Task inputs:
######
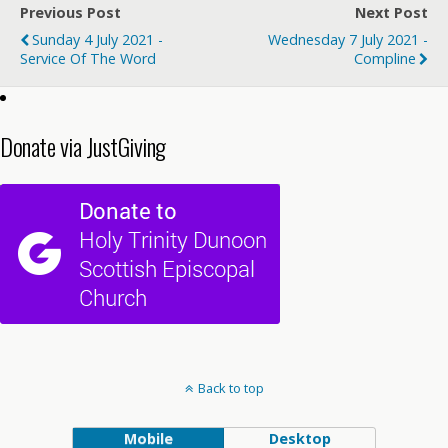
Previous Post
Next Post
Sunday 4 July 2021 -
Wednesday 7 July 2021 -
Service Of The Word
Compline
Donate via JustGiving
Back to top
Mobile
Desktop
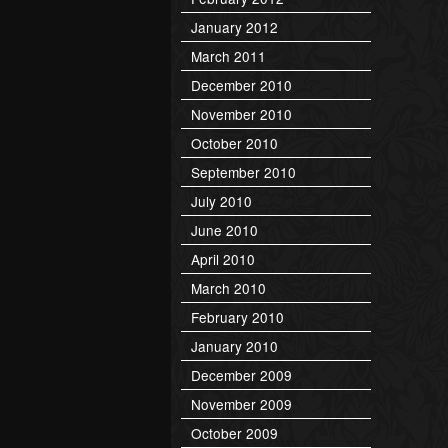
January 2012
March 2011
December 2010
November 2010
October 2010
September 2010
July 2010
June 2010
April 2010
March 2010
February 2010
January 2010
December 2009
November 2009
October 2009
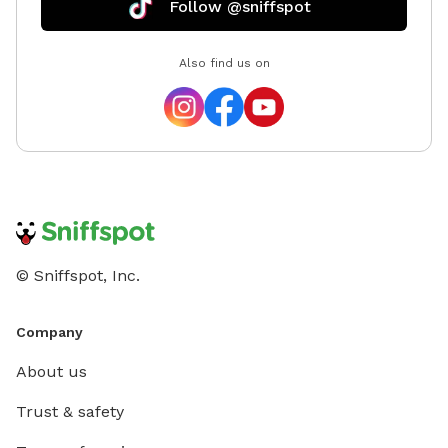
Follow @sniffspot
Also find us on
© Sniffspot, Inc.
Company
About us
Trust & safety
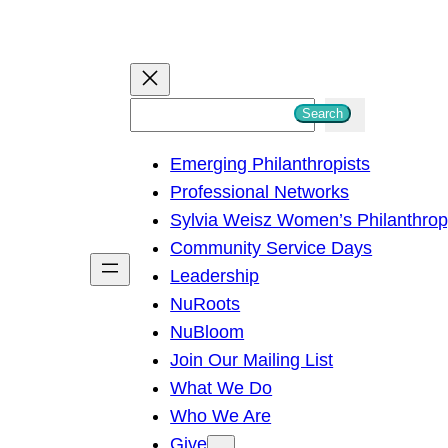
S
Search
e
Emerging Philanthropists
a
Professional Networks
r
Sylvia Weisz Women’s Philanthro
c
Community Service Days
h
Leadership
NuRoots
NuBloom
Join Our Mailing List
What We Do
Who We Are
Give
######
Problem details:
From the records, copy every line that has the string "Service" in it.

Task result:
Service Of The Word
Community Service Days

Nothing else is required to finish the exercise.